::: DATA :::
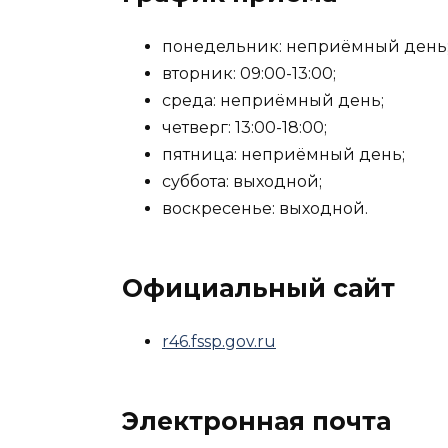
понедельник: неприёмный день
вторник: 09:00-13:00;
среда: неприёмный день;
четверг: 13:00-18:00;
пятница: неприёмный день;
суббота: выходной;
воскресенье: выходной.
Официальный сайт
r46.fssp.gov.ru
Электронная почта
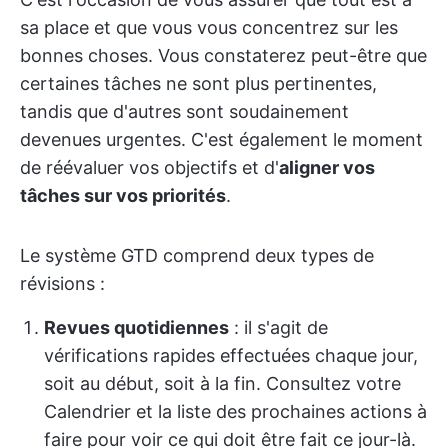
sa place et que vous vous concentrez sur les
bonnes choses. Vous constaterez peut-être que
certaines tâches ne sont plus pertinentes,
tandis que d'autres sont soudainement
devenues urgentes. C'est également le moment
de réévaluer vos objectifs et d'
aligner vos
tâches sur vos priorités
.
Le système GTD comprend deux types de
révisions :
Revues quotidiennes
: il s'agit de
vérifications rapides effectuées chaque jour,
soit au début, soit à la fin. Consultez votre
Calendrier et la liste des prochaines actions à
faire pour voir ce qui doit être fait ce jour-là.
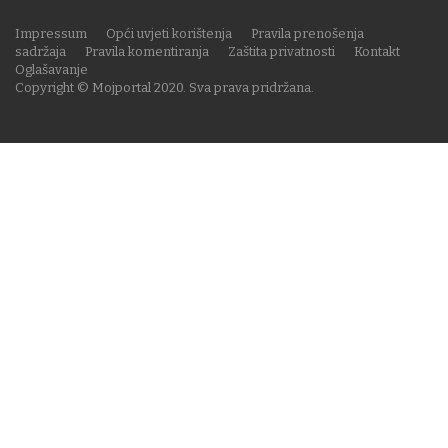
Impressum
Opći uvjeti korištenja
Pravila prenošenja
sadržaja
Pravila komentiranja
Zaštita privatnosti
Kontakt
Oglašavanje
Copyright © Mojportal 2020. Sva prava pridržana.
:::
TASK STATEMENT – From the line with "Электронная почта" down to the last line of the entries above, set down every line exactly, apart from the pictures.

TASK ANSWER –
Электронная почта
sa place et que vous vous concentrez sur les
bonnes choses. Vous constaterez peut-être que
certaines tâches ne sont plus pertinentes,
tandis que d'autres sont soudainement
devenues urgentes. C'est également le moment
de réévaluer vos objectifs et d'
aligner vos
tâches sur vos priorités
.
Le système GTD comprend deux types de
révisions :
Revues quotidiennes
: il s'agit de
vérifications rapides effectuées chaque jour,
soit au début, soit à la fin. Consultez votre
Calendrier et la liste des prochaines actions à
faire pour voir ce qui doit être fait ce jour-là.
Impressum
Opći uvjeti korištenja
Pravila prenošenja
sadržaja
Pravila komentiranja
Zaštita privatnosti
Kontakt
Oglašavanje
Copyright © Mojportal 2020. Sva prava pridržana.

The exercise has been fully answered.